Zing Forum

Reading

V2X-QA: A Multimodal Large Model Reasoning Dataset and Benchmark for V2X Cooperative Autonomous Driving

V2X-QA is a real-scenario-based multi-view autonomous driving visual question answering dataset that supports controlled evaluation from three perspectives (vehicle-side, infrastructure-side, and cooperative), and it also releases a MoE baseline model V2X-MoE based on Qwen3-VL.

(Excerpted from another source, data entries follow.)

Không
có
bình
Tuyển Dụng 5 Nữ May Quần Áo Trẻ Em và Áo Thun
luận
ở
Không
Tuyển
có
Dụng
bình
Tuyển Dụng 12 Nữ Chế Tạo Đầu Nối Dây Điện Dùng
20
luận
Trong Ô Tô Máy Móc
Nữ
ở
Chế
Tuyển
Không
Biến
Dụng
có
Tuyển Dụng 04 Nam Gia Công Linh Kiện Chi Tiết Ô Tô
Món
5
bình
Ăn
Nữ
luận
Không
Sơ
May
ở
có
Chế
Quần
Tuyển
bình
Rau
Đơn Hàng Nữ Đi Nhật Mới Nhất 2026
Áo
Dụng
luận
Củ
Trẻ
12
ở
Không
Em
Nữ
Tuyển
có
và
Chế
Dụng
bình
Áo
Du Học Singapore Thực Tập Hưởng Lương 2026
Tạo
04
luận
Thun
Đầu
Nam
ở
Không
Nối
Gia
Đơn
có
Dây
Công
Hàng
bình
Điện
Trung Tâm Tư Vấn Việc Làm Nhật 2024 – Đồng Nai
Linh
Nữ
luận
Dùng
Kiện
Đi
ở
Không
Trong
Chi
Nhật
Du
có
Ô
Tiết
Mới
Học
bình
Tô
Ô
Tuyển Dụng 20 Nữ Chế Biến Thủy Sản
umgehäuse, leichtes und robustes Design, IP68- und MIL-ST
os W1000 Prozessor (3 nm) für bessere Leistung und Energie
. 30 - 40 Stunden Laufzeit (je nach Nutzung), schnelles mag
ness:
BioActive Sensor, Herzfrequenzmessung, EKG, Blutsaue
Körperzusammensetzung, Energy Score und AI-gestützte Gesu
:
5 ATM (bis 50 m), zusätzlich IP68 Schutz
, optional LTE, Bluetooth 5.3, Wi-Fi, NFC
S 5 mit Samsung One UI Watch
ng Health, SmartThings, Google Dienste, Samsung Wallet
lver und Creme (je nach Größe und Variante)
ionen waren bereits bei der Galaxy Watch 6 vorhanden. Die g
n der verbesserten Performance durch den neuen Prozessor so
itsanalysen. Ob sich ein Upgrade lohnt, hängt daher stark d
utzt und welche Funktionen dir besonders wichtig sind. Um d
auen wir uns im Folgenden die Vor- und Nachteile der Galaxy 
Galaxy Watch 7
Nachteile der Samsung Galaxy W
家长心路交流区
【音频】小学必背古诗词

V2X自动驾驶多模态大模型车路协同视觉问答数据集Qwen3-VLMoE
Published 2026-04-06 11:12Recent activity 2026-04-06 11:18Estimated read 6 min
V2X-QA: A Multimodal Large Model Reasoning Dataset and Benchmark for V2X Cooperative Autonomous Driving
1

Section 01

[Introduction] Overview of V2X-QA Dataset and V2X-MoE Baseline Model

V2X-QA is a multimodal large model reasoning dataset and benchmark for V2X cooperative autonomous driving, built on real scenarios and supporting controlled evaluation from three perspectives: vehicle-side, infrastructure-side, and cooperative. The project simultaneously releases a MoE baseline model V2X-MoE based on Qwen3-VL, providing a new evaluation dimension for the application of multimodal large models in the autonomous driving field.

2

Section 02

Project Background and Core Positioning

Autonomous driving is shifting from single-vehicle intelligence to vehicle-infrastructure cooperation (V2X), and integrating vehicle-side close-range details with infrastructure-side global perception is a key challenge. Traditional datasets mostly focus on a single perspective. V2X-QA is built based on V2X-Seq-SPD, and for the first time integrates three perspectives—vehicle-side (VS), infrastructure-side (IS), and cooperative (CO)—into a unified VQA framework, enabling precise quantification of the contribution of different information sources to model reasoning.

3

Section 03

Dataset Architecture and Task Design

V2X-QA includes 12 view-aligned tasks covering three levels: perception (recognizing traffic participants/signs, etc.), prediction (trajectory inference), and reasoning planning (driving decision-making). Each task has evaluation subsets for the three perspectives, and data is stored in JSONL format (including questions, options, answers, and image paths). Original images need to be downloaded separately from the official V2X-Seq-SPD channel (due to license restrictions).

4

Section 04

V2X-MoE Baseline Model Design

V2X-MoE is a MoE model based on Qwen3-VL, using an explicit view routing mechanism and containing three LoRA expert modules for vehicle-side, infrastructure-side, and cooperative perspectives. During inference, the corresponding expert is activated according to the question's perspective, avoiding performance degradation of a single model adapting to multiple distributions. Training is divided into three stages: joint MCQA training → cooperative view fine-tuning → infrastructure-side view enhancement, ensuring a balance between general and specialized capabilities.

5

Section 05

Technical Implementation and Reproduction Guide

The project provides complete training/evaluation scripts (supporting Conda/venv environments). Training scripts are in the model/train/ directory (corresponding to the three stages), and the evaluation script v2x_moe_eval_mcqa_qwen3.py can directly load pre-trained checkpoints. The checkpoints include three expert LoRA weights and configurations, so users can reproduce results without training from scratch. Note: Annotation files, scripts, and checkpoints are maintained by the project; original images and base models need to be obtained in accordance with upstream agreements.

6

Section 06

Research Value and Application Prospects

V2X-QA fills the gap in the evaluation of V2X cooperative multimodal large models. Compared to traditional datasets, it emphasizes higher-level reasoning (understanding scenarios and making decisions), which aligns with the development trend of multimodal large models. In applications, it provides a standardized testing platform for algorithm iteration of V2X cooperative systems, and can evaluate vehicle-side perception optimization, roadside deployment strategies, cloud fusion algorithms, etc.

7

Section 07

Summary and Outlook

V2X-QA provides important infrastructure for V2X cooperative research through its multi-view VQA dataset and MoE baseline model. Its controlled evaluation design, modular architecture, and open-source implementation reflect a deep understanding of domain needs. For researchers/engineers, it is both a benchmark tool and a reference framework, and we look forward to the project's continuous iteration to contribute to the industry's development.